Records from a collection
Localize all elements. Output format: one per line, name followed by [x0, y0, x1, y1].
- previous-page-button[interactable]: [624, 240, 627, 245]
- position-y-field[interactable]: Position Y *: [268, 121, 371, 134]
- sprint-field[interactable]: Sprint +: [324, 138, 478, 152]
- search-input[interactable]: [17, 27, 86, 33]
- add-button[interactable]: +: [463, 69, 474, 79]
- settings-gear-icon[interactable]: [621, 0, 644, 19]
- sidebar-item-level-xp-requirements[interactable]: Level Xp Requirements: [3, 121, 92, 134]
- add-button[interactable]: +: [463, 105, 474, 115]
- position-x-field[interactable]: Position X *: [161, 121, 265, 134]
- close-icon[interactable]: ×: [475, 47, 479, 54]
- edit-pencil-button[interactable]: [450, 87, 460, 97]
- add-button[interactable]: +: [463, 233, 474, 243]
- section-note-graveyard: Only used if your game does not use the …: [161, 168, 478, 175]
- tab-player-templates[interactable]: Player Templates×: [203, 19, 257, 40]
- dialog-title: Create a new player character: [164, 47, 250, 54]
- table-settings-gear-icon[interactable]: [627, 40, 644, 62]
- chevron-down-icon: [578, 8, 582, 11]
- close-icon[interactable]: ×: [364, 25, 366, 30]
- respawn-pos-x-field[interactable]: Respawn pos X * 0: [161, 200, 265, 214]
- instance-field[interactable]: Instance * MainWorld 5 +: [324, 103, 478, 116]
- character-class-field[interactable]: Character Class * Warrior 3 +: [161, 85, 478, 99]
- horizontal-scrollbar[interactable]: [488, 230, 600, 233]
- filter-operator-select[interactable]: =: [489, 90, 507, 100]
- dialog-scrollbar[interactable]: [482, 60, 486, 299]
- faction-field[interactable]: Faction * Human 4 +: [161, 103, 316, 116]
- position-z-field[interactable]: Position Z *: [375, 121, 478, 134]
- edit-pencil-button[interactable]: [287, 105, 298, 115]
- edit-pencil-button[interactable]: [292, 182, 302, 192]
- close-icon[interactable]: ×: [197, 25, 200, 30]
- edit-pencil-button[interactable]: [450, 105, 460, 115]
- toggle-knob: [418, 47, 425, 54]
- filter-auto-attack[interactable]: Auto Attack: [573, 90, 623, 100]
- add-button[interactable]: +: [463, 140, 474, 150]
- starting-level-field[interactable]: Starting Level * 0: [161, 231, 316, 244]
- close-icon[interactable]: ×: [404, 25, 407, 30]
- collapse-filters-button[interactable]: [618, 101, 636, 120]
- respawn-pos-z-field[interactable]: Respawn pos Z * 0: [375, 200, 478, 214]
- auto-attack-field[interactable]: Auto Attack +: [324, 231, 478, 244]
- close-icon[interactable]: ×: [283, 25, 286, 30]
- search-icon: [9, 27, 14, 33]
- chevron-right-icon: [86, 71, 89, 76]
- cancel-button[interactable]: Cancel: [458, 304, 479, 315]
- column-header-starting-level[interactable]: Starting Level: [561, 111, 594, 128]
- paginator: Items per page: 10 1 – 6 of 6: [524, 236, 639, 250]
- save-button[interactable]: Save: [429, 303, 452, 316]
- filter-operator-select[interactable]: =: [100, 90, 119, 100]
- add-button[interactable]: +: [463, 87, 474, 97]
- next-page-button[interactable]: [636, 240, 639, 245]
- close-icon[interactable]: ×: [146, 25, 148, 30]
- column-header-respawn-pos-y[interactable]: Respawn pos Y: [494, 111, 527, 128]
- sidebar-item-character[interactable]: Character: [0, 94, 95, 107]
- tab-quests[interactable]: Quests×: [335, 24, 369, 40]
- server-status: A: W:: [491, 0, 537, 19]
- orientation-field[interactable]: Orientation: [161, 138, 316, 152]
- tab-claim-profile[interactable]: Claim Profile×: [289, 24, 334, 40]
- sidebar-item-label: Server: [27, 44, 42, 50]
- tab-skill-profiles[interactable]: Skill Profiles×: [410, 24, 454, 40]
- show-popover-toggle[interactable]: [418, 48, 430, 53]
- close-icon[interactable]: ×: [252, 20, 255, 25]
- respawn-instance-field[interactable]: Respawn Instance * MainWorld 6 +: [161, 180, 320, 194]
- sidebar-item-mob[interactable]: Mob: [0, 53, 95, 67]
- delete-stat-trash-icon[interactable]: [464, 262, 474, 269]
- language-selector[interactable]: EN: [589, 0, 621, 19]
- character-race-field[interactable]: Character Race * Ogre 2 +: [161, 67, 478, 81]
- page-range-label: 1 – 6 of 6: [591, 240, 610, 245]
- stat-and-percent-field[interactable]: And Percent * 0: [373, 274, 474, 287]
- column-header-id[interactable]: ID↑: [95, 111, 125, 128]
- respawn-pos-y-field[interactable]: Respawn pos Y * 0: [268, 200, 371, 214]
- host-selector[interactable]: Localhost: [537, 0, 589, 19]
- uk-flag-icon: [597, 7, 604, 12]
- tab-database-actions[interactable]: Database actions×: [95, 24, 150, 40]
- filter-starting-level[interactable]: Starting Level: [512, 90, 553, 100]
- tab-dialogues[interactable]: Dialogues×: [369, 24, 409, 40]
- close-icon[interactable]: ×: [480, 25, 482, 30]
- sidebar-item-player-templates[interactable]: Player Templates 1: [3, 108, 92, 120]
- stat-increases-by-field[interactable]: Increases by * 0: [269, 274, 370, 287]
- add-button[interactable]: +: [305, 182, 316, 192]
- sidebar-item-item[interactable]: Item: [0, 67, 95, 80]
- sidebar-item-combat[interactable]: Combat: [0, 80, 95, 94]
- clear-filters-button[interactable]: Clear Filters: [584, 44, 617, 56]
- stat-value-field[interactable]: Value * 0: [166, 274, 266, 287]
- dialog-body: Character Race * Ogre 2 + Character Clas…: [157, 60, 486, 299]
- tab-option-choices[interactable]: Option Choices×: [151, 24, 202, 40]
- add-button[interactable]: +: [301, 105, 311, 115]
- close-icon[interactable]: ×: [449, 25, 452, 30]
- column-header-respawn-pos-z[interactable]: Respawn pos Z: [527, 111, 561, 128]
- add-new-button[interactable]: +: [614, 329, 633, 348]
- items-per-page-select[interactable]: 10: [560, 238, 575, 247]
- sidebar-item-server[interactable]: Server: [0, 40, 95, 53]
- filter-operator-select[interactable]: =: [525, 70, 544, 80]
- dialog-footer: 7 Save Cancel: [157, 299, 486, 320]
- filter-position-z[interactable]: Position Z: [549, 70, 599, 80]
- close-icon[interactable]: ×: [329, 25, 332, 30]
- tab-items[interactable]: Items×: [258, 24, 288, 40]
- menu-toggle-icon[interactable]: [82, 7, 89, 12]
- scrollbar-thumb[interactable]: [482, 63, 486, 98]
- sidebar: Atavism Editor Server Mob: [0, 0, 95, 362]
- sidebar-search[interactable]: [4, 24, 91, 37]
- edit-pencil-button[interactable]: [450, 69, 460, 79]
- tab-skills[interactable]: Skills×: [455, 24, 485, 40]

**To do:**
Every entry shown above is to be written out exactly.

**Solved exercise:**
Localize all elements. Output format: one per line, name followed by [x0, y0, x1, y1].
- previous-page-button[interactable]: [624, 240, 627, 245]
- position-y-field[interactable]: Position Y *: [268, 121, 371, 134]
- sprint-field[interactable]: Sprint +: [324, 138, 478, 152]
- search-input[interactable]: [17, 27, 86, 33]
- add-button[interactable]: +: [463, 69, 474, 79]
- settings-gear-icon[interactable]: [621, 0, 644, 19]
- sidebar-item-level-xp-requirements[interactable]: Level Xp Requirements: [3, 121, 92, 134]
- add-button[interactable]: +: [463, 105, 474, 115]
- position-x-field[interactable]: Position X *: [161, 121, 265, 134]
- close-icon[interactable]: ×: [475, 47, 479, 54]
- edit-pencil-button[interactable]: [450, 87, 460, 97]
- add-button[interactable]: +: [463, 233, 474, 243]
- section-note-graveyard: Only used if your game does not use the …: [161, 168, 478, 175]
- tab-player-templates[interactable]: Player Templates×: [203, 19, 257, 40]
- dialog-title: Create a new player character: [164, 47, 250, 54]
- table-settings-gear-icon[interactable]: [627, 40, 644, 62]
- chevron-down-icon: [578, 8, 582, 11]
- close-icon[interactable]: ×: [364, 25, 366, 30]
- respawn-pos-x-field[interactable]: Respawn pos X * 0: [161, 200, 265, 214]
- instance-field[interactable]: Instance * MainWorld 5 +: [324, 103, 478, 116]
- character-class-field[interactable]: Character Class * Warrior 3 +: [161, 85, 478, 99]
- horizontal-scrollbar[interactable]: [488, 230, 600, 233]
- filter-operator-select[interactable]: =: [489, 90, 507, 100]
- dialog-scrollbar[interactable]: [482, 60, 486, 299]
- faction-field[interactable]: Faction * Human 4 +: [161, 103, 316, 116]
- position-z-field[interactable]: Position Z *: [375, 121, 478, 134]
- edit-pencil-button[interactable]: [287, 105, 298, 115]
- edit-pencil-button[interactable]: [292, 182, 302, 192]
- close-icon[interactable]: ×: [197, 25, 200, 30]
- edit-pencil-button[interactable]: [450, 105, 460, 115]
- toggle-knob: [418, 47, 425, 54]
- filter-auto-attack[interactable]: Auto Attack: [573, 90, 623, 100]
- add-button[interactable]: +: [463, 140, 474, 150]
- starting-level-field[interactable]: Starting Level * 0: [161, 231, 316, 244]
- close-icon[interactable]: ×: [404, 25, 407, 30]
- collapse-filters-button[interactable]: [618, 101, 636, 120]
- respawn-pos-z-field[interactable]: Respawn pos Z * 0: [375, 200, 478, 214]
- auto-attack-field[interactable]: Auto Attack +: [324, 231, 478, 244]
- close-icon[interactable]: ×: [283, 25, 286, 30]
- search-icon: [9, 27, 14, 33]
- chevron-right-icon: [86, 71, 89, 76]
- cancel-button[interactable]: Cancel: [458, 304, 479, 315]
- column-header-starting-level[interactable]: Starting Level: [561, 111, 594, 128]
- paginator: Items per page: 10 1 – 6 of 6: [524, 236, 639, 250]
- save-button[interactable]: Save: [429, 303, 452, 316]
- filter-operator-select[interactable]: =: [100, 90, 119, 100]
- add-button[interactable]: +: [463, 87, 474, 97]
- next-page-button[interactable]: [636, 240, 639, 245]
- close-icon[interactable]: ×: [146, 25, 148, 30]
- column-header-respawn-pos-y[interactable]: Respawn pos Y: [494, 111, 527, 128]
- sidebar-item-character[interactable]: Character: [0, 94, 95, 107]
- tab-quests[interactable]: Quests×: [335, 24, 369, 40]
- server-status: A: W:: [491, 0, 537, 19]
- orientation-field[interactable]: Orientation: [161, 138, 316, 152]
- tab-claim-profile[interactable]: Claim Profile×: [289, 24, 334, 40]
- sidebar-item-label: Server: [27, 44, 42, 50]
- tab-skill-profiles[interactable]: Skill Profiles×: [410, 24, 454, 40]
- show-popover-toggle[interactable]: [418, 48, 430, 53]
- close-icon[interactable]: ×: [252, 20, 255, 25]
- respawn-instance-field[interactable]: Respawn Instance * MainWorld 6 +: [161, 180, 320, 194]
- sidebar-item-mob[interactable]: Mob: [0, 53, 95, 67]
- delete-stat-trash-icon[interactable]: [464, 262, 474, 269]
- language-selector[interactable]: EN: [589, 0, 621, 19]
- character-race-field[interactable]: Character Race * Ogre 2 +: [161, 67, 478, 81]
- page-range-label: 1 – 6 of 6: [591, 240, 610, 245]
- stat-and-percent-field[interactable]: And Percent * 0: [373, 274, 474, 287]
- column-header-id[interactable]: ID↑: [95, 111, 125, 128]
- respawn-pos-y-field[interactable]: Respawn pos Y * 0: [268, 200, 371, 214]
- host-selector[interactable]: Localhost: [537, 0, 589, 19]
- uk-flag-icon: [597, 7, 604, 12]
- tab-database-actions[interactable]: Database actions×: [95, 24, 150, 40]
- filter-starting-level[interactable]: Starting Level: [512, 90, 553, 100]
- tab-dialogues[interactable]: Dialogues×: [369, 24, 409, 40]
- close-icon[interactable]: ×: [480, 25, 482, 30]
- sidebar-item-player-templates[interactable]: Player Templates 1: [3, 108, 92, 120]
- stat-increases-by-field[interactable]: Increases by * 0: [269, 274, 370, 287]
- add-button[interactable]: +: [305, 182, 316, 192]
- sidebar-item-item[interactable]: Item: [0, 67, 95, 80]
- sidebar-item-combat[interactable]: Combat: [0, 80, 95, 94]
- clear-filters-button[interactable]: Clear Filters: [584, 44, 617, 56]
- stat-value-field[interactable]: Value * 0: [166, 274, 266, 287]
- dialog-body: Character Race * Ogre 2 + Character Clas…: [157, 60, 486, 299]
- tab-option-choices[interactable]: Option Choices×: [151, 24, 202, 40]
- add-button[interactable]: +: [301, 105, 311, 115]
- close-icon[interactable]: ×: [449, 25, 452, 30]
- column-header-respawn-pos-z[interactable]: Respawn pos Z: [527, 111, 561, 128]
- add-new-button[interactable]: +: [614, 329, 633, 348]
- items-per-page-select[interactable]: 10: [560, 238, 575, 247]
- sidebar-item-server[interactable]: Server: [0, 40, 95, 53]
- filter-operator-select[interactable]: =: [525, 70, 544, 80]
- dialog-footer: 7 Save Cancel: [157, 299, 486, 320]
- filter-position-z[interactable]: Position Z: [549, 70, 599, 80]
- close-icon[interactable]: ×: [329, 25, 332, 30]
- tab-items[interactable]: Items×: [258, 24, 288, 40]
- menu-toggle-icon[interactable]: [82, 7, 89, 12]
- scrollbar-thumb[interactable]: [482, 63, 486, 98]
- sidebar: Atavism Editor Server Mob: [0, 0, 95, 362]
- sidebar-search[interactable]: [4, 24, 91, 37]
- edit-pencil-button[interactable]: [450, 69, 460, 79]
- tab-skills[interactable]: Skills×: [455, 24, 485, 40]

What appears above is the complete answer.